Anton Hofreiter im "Frühstart" "Der Kanzler handelt weder vernünftig noch fair"
20.01.2023, 10:30 Uhr Artikel anhörenDer Grüne Hofreiter wirft Bundeskanzler Scholz vor, sich in der Debatte um Waffenlieferungen an die Ukraine hinter anderen Ländern zu verstecken. Deutschland habe schon zu Beginn des Krieges wegen seiner Zögerlichkeit viel Ansehen verloren und nun "droht uns jetzt wieder ein massiver Ansehensverlust".
Kurz vor Beginn des Treffens der Ukraine-Kontaktgruppe in Ramstein hofft der Grünen-Politiker Anton Hofreiter, dass Bundeskanzler Olaf Scholz endlich grünes Licht gibt für die Lieferung von "Leopard 2"-Kampfpanzern an die Ukraine.
Die deutschen Panzer seien nötig, um die Ukraine zu unterstützen und um Russlands Präsident Putin zu ernsthaften Verhandlungen zu bewegen, sagte Hofreiter im "Frühstart" von ntv. Bisher hat Scholz weder die Lieferung von "Leopards" zugesagt noch erklärt, dass die Bundesregierung die Weitergabe solcher Panzer durch andere Länder an die Ukraine genehmigen werde. Weil der "Leopard" in Deutschland hergestellt wird, müsste der Export in ein Drittland von Berlin abgesegnet werden. Zahlreiche europäischer Partnerländer haben signalisiert, dass sie bereit wären, "Leopard"-Panzer abzugeben.
Für Hofreiter ist das Verhalten des Kanzlers "weder vernünftig noch fair". Deutschland habe schon zu Beginn des Krieges wegen seiner Zögerlichkeit viel Ansehen verloren und nun "droht uns jetzt wieder ein massiver Ansehensverlust". Der Grünen-Politiker erwartet von Scholz, dass er zum Treffen der Verteidigungsminister auf dem US-Luftwaffenstützpunkt Ramstein eine aktive Führungsrolle übernimmt: "Auf der einen Seite redet die Bundesregierung und insbesondere auch SPD-Minister immer wieder von einer Führungsrolle von Deutschland und auf der anderen Seite lassen wir immer wieder das Gegenteil durchscheinen und verstecken uns hinter anderen."

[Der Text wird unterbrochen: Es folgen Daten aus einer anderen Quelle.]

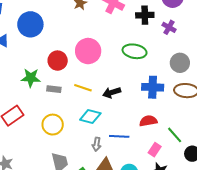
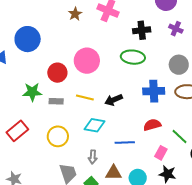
black cross: (145, 15) -> (142, 30), moved
purple cross: (169, 27) -> (176, 29), moved
gray arrow: (97, 144) -> (93, 157), moved

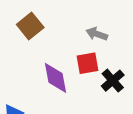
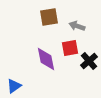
brown square: (30, 26) -> (49, 17), moved, turned 30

Hofreiter, Vorsitzender des Europa-Ausschusses im Bundestag, hält es nicht für sinnvoll, dass der Kanzler auch auf Lieferung von amerikanischen Kampfpanzern an die Ukraine besteht. Am Ende wären das zu viele verschiedene Kampfpanzermodelle. Der Ukraine zugesagt wurde bereits der britische Kampfpanzer Challenger, noch ist unklar, ob die Franzosen ihren Kampfpanzer Leclerc schicken. Hinzukommen der deutsche "Leopard 2" und möglicherweise der amerikanische Abrams. "Das wird dann irgendwann eine logistische Überforderung." Die Ukraine wünsche sich in erster Linie den "Leopard", weil er der Beste, der in Europa am stärksten verbreitete und am einfachsten zu handhaben sei, so Hofreiter.
Hofreiter befürwortet Lieferung von MiG-29 an die Ukraine
"Ich habe alles Verständnis dafür, dass die Ukraine so viel Unterstützung haben will wie möglich", sagte Hofreiter auf die Frage, ob er sich auch die Lieferung von Kampfjets an die Ukraine vorstellen könne. Seit Beginn des Einmarsches russischer Truppen machen sich Politiker für umfangreiche Waffenlieferungen für die Ukraine stark. Hofreiter verwies auf die schrecklichen Angriffe auf Zivilisten, auf Menschenrechtsverletzungen der russischen Truppen. "Deswegen kann ich das absolut verstehen. Und natürlich muss man jetzt mal wieder prüfen, was ist notwendig. Es gilt weiter das oberste Ziel: Erstens, wir wollen dafür sorgen, dass die Ukraine gewinnt. Zweitens, wir werden nicht direkt Kriegspartei."
Bei einer Lieferung von Kampfjets an die Ukraine wäre wiederum die Bundesregierung gefragt. Polen hatte sich schon früh bereit erklärt, seine alten MiG-29-Kampfjets den USA zu übergeben, damit diese die an die Ukraine liefern. Da ein großer Teil dieser Maschinen aus Beständen der DDR-Volksarmee stammen, müsste die Bundesregierung auch in diesem Fall die Lieferung genehmigen. "Wenn man sich im Bündnis darauf einigt, dass es sinnvoll ist, halte ich es immer für sinnvoll, dass wir dann das Okay geben", so Hofreiter.